Though size is relevant, the hemodynamic consequences of pericardial effusions are also related to the rate of fluid accumulation. For example, in Patient 3, only 250 mL (moderate effusion by amount but large effusion by echocardiography) caused NYHA grade III dyspnea and orthopnea. Rapidly increasing pericardial fluid quickly exceeds the limit of parietal pericardial stretch, causing a steep rise in pressure, which becomes even steeper as smaller increments in fluid cause a disproportionate increase in the pericardial pressure [12]. The bloody pericardial effusion was suspected to increase pericardial pressure rapidly in this patient.

In this study, when the pericardial space width was less than 10 mm at the right ventricular anterior surface, the subxiphoid approach was safe, and the procedure time was short (about 7 minutes).
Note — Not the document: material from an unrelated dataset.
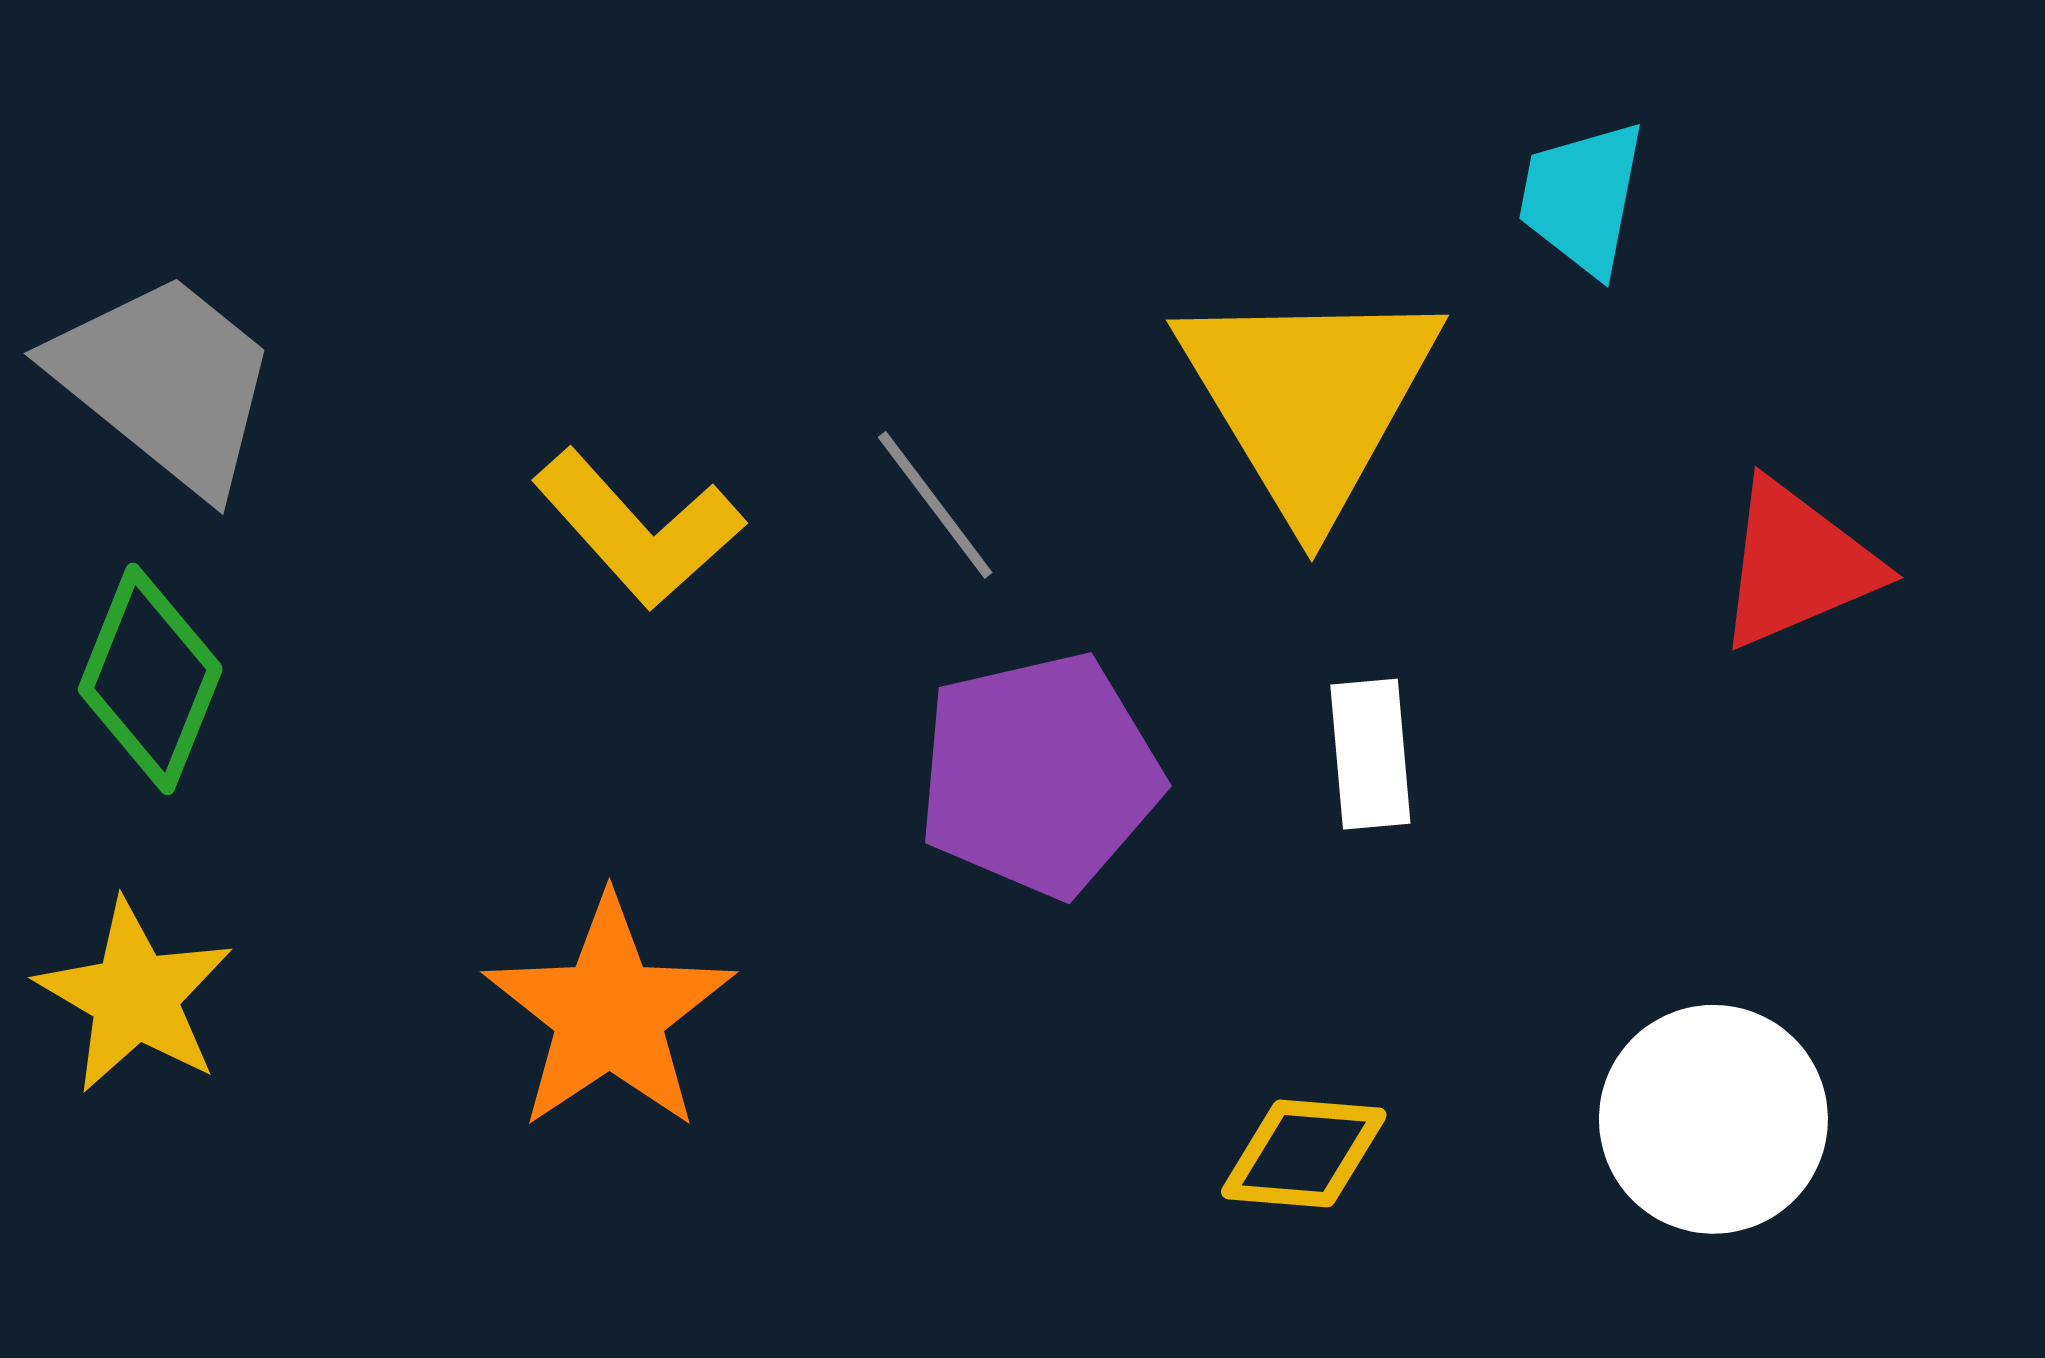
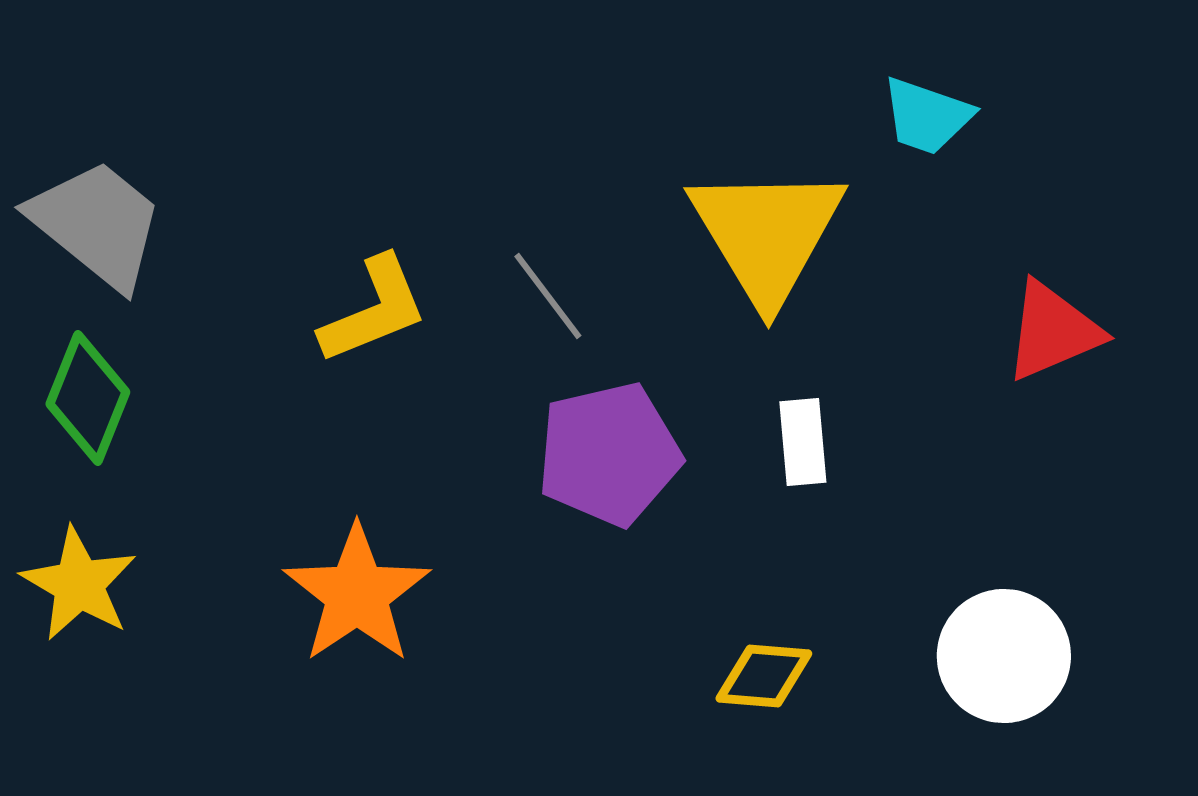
cyan trapezoid: (1582, 198) -> (927, 116), turned -82
yellow L-shape: (638, 529) -> (374, 310), turned -70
With the subxiphoid approach, the acceptable sonic window ensures that the puncture needle tip is accurately positioned within the pericardial space, enabling a fast and safe procedure. Many reports and guidelines describe an effusion thickness of at least 10 mm as an indication of percutaneous PCD [2,7,9,10]; therefore, this study’s claim that PCD is possible even with effusions narrower than 10 mm requires further investigation with larger-scale studies. It is up to the attending physician whether to wait while doing intensive dialysis or to try pericardiocentesis in patients with symptomatic uremic pericardial effusions with narrow safety margins.

This study had several limitations. First, this study evaluated a small number of patients retrospectively. Second, percutaneous PCD was performed on uremic patients only. To definitively evaluate the effectiveness and safety of PCD for patients with symptomatic pericardial effusions and narrow safety margins, more research will be needed.

In conclusion, percutaneous PCD may be safely performed for patients with symptomatic uremic pericardial effusions and narrow safety margins of less than 10 mm.